American fantasy writer (born 1944)

Katherine Irene Kurtz (born October 18, 1944) is an American fantasy writer, author of sixteen historical fantasy novels in the Deryni series, as well as occult and urban fantasy. Resident in Ireland for over twenty years, she moved to Virginia in 2007.

==Early life and education==
Kurtz was born on October 18, 1944, in Coral Gables, Florida, where she also grew up. She secured a scholarship to study chemistry and graduated with a B.S. in chemistry from the University of Miami, later attending medical school for a year and taking an M.A. in Medieval History at UCLA. While pursuing her Masters, she worked for the Los Angeles Police Academy and began writing her first novels. She also worked in oceanography and television.

==Career==
Kurtz is best known for the Deryni novels and short stories. Her 1970 debut novel, Deryni Rising, was one of the first fantasy novels written in a mode closer to historical fiction than to mythology or legend, as was common in the then-popular high fantasy works such as those by J. R. R. Tolkien. Writing in Strange Horizons, Kari Sperring calls Kurtz the "first writer of secondary-world historical fantasy", noting her close attention to the importance of faith in pre-modern Western societies and her portrayal of magic as a formal, ritual practice as opposed to the "picaresque and informal" way magic was depicted in other fantasy of the time.

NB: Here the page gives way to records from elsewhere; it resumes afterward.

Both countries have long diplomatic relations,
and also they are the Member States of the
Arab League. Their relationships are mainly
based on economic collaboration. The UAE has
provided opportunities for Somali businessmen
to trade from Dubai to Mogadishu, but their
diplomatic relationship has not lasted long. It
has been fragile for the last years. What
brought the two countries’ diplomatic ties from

She also wrote several occult alternate history novels in her Templar series, and urban fantasy novels in her Adept series.

Kurtz has a weekly chat with her fan base about her writing, life, cats, and many other subjects.

==Personal life==
Kurtz married Scott MacMillan in 1983; they have one son, Cameron. Within the following couple of years they moved to Ireland. Both later became naturalized Irish citizens. Until 2007, they lived at Holybrooke (Hollybrook) Hall, in the largest of four houses formed from the original historic building, between Kilmacanogue and Bray in County Wicklow, Ireland. Kurtz wrote, and Macmillan, who had worked in the film industry, took a role as a herald in the Office of the Chief Herald of Ireland. They put their Irish home on the market in 2006 for 3.5 million euro, and in 2007 moved back to the United States, to a historic house in Staunton, Virginia. MacMillan died in 2019.

==Partial bibliography==
===Deryni universe===

The first novel in the series to be published was Deryni Rising in 1970, and the most recent, The King's Deryni, was published in 2014. As of 2016, the series consists of five trilogies, one stand-alone novel, various short stories, and two reference books.

===The Adept===
(with Deborah Turner Harris)
- Book I: The Adept (1991)
- Book II: The Lodge of the Lynx (1992)
- Book III: The Templar Treasure (1993)
- Book IV: Dagger Magic (1995)
- Book V: Death of an Adept (1996)

===Templar books===
(with Deborah Turner Harris)

- Book I: The Temple and the Stone (1998)
- Book II: The Temple and the Crown (April 2001)

===Other===
- Lammas Night (1983)
- The Legacy of Lehr (1986)
- Two Crowns for America (1996)
- Saint Patrick's Gargoyle (2001; paperback January 2002)

===Collaborations===
A partial list of works Kurtz has edited or contributed follows:

- Knights of the Blood (1993; written by Scott MacMillan, lightly edited by Katherine Kurtz)
- Knights of the Blood: At Sword's Point (August 1994; written by Scott MacMillan, lightly edited by Katherine Kurtz)
- Tales of the Knights Templar (1995; edited by Katherine Kurtz, with a contributed story entitled Obligations)
- On Crusade: More Tales of the Knights Templar (1998; edited by Katherine Kurtz, with a contributed story)
- Crusade of Fire: Mystical Tales of the Knights Templar (2002; edited by Katherine Kurtz, with a contributed story)

In addition, she has contributed to a number of anthologies.